Among the entries that follow, the required portion opens with the line containing "during men’s hockey" and closes with the line containing "either pictures/words.". Give that portion again exactly, and nothing else.

#### DATA FOR THIS EXERCISE:
━━━━━━━━━━━━━━━━━━━━

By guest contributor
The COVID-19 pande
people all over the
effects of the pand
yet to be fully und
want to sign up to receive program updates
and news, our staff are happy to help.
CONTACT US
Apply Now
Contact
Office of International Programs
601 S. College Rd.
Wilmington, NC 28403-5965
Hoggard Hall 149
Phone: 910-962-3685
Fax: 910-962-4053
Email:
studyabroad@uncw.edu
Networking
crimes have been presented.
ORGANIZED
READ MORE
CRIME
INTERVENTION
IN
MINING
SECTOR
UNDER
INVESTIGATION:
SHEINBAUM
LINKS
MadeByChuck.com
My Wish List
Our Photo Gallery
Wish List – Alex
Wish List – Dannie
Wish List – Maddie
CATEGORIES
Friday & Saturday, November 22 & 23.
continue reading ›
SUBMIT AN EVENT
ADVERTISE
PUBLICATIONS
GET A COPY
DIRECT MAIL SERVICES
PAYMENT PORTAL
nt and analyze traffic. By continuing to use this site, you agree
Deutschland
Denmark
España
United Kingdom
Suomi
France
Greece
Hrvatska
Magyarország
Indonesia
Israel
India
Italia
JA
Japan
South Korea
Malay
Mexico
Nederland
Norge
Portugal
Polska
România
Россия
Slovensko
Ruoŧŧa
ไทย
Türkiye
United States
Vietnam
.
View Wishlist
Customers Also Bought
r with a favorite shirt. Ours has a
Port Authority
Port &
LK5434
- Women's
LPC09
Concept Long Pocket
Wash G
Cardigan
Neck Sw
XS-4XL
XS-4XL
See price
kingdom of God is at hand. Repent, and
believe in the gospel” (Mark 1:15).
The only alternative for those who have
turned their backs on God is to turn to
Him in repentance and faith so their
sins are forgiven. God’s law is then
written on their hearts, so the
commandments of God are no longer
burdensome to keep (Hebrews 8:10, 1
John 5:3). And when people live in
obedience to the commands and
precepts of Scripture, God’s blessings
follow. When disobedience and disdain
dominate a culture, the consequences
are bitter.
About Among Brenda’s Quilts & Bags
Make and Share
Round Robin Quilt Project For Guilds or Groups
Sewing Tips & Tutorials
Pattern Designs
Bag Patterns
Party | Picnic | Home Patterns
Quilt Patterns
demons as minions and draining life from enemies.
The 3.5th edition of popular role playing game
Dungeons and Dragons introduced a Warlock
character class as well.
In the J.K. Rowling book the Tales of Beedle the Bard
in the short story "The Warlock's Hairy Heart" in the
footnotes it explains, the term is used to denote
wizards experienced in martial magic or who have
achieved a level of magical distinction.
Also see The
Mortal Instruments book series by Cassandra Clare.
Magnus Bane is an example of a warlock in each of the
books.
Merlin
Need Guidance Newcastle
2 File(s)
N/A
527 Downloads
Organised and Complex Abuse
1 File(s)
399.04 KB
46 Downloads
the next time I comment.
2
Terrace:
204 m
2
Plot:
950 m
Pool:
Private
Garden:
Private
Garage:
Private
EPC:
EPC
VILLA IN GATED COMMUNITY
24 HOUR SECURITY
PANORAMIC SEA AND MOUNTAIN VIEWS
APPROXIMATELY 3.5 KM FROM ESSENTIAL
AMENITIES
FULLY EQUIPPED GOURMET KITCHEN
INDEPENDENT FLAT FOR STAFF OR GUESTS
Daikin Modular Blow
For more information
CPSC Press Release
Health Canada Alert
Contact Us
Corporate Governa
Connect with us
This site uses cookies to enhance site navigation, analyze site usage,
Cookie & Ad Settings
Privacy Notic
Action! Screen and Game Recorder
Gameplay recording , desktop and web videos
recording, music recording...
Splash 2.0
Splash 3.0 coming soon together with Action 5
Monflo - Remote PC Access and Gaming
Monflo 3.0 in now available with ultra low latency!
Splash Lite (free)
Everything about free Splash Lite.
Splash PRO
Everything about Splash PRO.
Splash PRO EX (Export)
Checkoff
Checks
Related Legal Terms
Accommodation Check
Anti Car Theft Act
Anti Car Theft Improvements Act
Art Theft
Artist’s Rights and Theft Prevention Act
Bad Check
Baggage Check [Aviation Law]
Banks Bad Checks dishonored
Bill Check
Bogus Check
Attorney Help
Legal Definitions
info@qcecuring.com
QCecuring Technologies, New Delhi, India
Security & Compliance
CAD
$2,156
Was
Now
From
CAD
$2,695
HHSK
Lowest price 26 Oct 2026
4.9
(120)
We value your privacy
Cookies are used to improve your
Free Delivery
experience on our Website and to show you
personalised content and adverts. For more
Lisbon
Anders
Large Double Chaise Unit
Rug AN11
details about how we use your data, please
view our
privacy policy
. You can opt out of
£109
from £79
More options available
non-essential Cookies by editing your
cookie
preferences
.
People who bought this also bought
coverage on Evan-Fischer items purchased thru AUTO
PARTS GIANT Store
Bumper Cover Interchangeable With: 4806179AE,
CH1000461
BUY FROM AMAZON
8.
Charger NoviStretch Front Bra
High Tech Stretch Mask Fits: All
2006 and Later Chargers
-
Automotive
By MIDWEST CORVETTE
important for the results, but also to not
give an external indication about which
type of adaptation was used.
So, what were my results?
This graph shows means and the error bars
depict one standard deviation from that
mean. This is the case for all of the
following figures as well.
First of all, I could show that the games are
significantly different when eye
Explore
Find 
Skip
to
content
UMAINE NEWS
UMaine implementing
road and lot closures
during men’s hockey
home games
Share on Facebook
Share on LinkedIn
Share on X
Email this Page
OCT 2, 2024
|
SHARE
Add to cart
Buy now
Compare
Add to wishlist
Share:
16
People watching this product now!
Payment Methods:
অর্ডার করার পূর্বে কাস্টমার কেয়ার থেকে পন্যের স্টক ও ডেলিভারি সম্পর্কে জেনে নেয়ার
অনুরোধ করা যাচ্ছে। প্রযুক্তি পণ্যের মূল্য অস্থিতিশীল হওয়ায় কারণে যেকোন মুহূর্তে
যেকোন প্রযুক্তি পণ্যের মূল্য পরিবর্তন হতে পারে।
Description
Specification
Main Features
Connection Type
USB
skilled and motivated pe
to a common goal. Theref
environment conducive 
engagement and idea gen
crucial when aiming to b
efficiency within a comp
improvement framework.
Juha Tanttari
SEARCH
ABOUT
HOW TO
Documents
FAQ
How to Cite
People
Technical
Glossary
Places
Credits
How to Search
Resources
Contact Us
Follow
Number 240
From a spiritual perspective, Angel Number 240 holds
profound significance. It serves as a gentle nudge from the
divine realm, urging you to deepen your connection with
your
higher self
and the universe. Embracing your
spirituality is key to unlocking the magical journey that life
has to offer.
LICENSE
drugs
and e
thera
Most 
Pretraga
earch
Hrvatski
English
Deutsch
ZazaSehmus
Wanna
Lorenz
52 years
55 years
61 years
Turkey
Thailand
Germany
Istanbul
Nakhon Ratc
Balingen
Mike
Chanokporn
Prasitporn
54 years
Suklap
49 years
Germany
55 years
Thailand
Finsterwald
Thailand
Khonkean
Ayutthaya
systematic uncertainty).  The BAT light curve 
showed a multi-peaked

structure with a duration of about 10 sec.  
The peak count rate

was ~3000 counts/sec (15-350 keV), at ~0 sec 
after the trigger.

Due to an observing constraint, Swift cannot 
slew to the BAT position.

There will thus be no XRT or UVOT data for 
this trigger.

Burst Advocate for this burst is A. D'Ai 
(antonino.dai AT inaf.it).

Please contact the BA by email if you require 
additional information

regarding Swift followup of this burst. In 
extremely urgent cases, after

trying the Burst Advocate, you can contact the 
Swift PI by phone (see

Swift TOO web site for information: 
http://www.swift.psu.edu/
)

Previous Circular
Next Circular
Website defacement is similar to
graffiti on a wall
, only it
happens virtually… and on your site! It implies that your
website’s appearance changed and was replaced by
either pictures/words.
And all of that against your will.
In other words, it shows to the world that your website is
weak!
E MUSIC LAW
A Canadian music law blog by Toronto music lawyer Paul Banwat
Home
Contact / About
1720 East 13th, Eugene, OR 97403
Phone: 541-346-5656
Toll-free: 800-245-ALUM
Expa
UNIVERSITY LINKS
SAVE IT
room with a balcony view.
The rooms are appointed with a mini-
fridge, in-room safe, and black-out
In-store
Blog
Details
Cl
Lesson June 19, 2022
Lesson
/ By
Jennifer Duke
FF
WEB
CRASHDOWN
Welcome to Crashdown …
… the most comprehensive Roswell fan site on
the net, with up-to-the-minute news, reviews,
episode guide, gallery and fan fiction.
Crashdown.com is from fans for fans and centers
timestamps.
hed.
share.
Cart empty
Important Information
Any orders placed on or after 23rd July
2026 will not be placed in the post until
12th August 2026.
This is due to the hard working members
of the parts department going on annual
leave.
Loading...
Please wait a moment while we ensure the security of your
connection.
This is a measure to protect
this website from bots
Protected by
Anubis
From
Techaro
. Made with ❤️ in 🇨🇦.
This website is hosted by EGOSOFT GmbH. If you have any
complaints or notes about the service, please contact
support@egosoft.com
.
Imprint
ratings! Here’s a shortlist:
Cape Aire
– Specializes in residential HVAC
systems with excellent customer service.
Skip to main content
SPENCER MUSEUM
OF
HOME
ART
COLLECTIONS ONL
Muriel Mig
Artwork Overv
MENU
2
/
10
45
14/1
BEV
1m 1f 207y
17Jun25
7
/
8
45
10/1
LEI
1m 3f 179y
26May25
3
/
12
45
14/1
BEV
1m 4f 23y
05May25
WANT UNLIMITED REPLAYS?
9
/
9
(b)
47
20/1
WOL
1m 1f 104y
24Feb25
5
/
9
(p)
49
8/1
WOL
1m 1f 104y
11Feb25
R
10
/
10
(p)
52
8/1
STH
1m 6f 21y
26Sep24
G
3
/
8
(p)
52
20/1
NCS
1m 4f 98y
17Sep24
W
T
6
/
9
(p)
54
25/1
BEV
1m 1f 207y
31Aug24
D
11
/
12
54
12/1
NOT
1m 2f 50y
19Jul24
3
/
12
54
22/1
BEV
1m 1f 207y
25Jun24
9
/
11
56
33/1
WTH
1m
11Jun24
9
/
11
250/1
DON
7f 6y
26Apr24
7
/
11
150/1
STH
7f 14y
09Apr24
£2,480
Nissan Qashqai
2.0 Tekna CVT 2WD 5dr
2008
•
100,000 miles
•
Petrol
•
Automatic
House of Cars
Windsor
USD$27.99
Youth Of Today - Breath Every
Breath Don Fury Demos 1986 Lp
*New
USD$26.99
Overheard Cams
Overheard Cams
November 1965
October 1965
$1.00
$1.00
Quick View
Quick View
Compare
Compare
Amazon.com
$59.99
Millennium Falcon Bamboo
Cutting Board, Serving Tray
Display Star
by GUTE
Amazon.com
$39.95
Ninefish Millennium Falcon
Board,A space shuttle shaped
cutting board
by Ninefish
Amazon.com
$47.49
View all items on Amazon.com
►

━━━━━━━━━━━━━━━━━━━━

#### EXPECTED OUTPUT:
during men’s hockey
home games
Share on Facebook
Share on LinkedIn
Share on X
Email this Page
OCT 2, 2024
|
SHARE
Add to cart
Buy now
Compare
Add to wishlist
Share:
16
People watching this product now!
Payment Methods:
অর্ডার করার পূর্বে কাস্টমার কেয়ার থেকে পন্যের স্টক ও ডেলিভারি সম্পর্কে জেনে নেয়ার
অনুরোধ করা যাচ্ছে। প্রযুক্তি পণ্যের মূল্য অস্থিতিশীল হওয়ায় কারণে যেকোন মুহূর্তে
যেকোন প্রযুক্তি পণ্যের মূল্য পরিবর্তন হতে পারে।
Description
Specification
Main Features
Connection Type
USB
skilled and motivated pe
to a common goal. Theref
environment conducive 
engagement and idea gen
crucial when aiming to b
efficiency within a comp
improvement framework.
Juha Tanttari
SEARCH
ABOUT
HOW TO
Documents
FAQ
How to Cite
People
Technical
Glossary
Places
Credits
How to Search
Resources
Contact Us
Follow
Number 240
From a spiritual perspective, Angel Number 240 holds
profound significance. It serves as a gentle nudge from the
divine realm, urging you to deepen your connection with
your
higher self
and the universe. Embracing your
spirituality is key to unlocking the magical journey that life
has to offer.
LICENSE
drugs
and e
thera
Most 
Pretraga
earch
Hrvatski
English
Deutsch
ZazaSehmus
Wanna
Lorenz
52 years
55 years
61 years
Turkey
Thailand
Germany
Istanbul
Nakhon Ratc
Balingen
Mike
Chanokporn
Prasitporn
54 years
Suklap
49 years
Germany
55 years
Thailand
Finsterwald
Thailand
Khonkean
Ayutthaya
systematic uncertainty).  The BAT light curve 
showed a multi-peaked

structure with a duration of about 10 sec.  
The peak count rate

was ~3000 counts/sec (15-350 keV), at ~0 sec 
after the trigger.

Due to an observing constraint, Swift cannot 
slew to the BAT position.

There will thus be no XRT or UVOT data for 
this trigger.

Burst Advocate for this burst is A. D'Ai 
(antonino.dai AT inaf.it).

Please contact the BA by email if you require 
additional information

regarding Swift followup of this burst. In 
extremely urgent cases, after

trying the Burst Advocate, you can contact the 
Swift PI by phone (see

Swift TOO web site for information: 
http://www.swift.psu.edu/
)

Previous Circular
Next Circular
Website defacement is similar to
graffiti on a wall
, only it
happens virtually… and on your site! It implies that your
website’s appearance changed and was replaced by
either pictures/words.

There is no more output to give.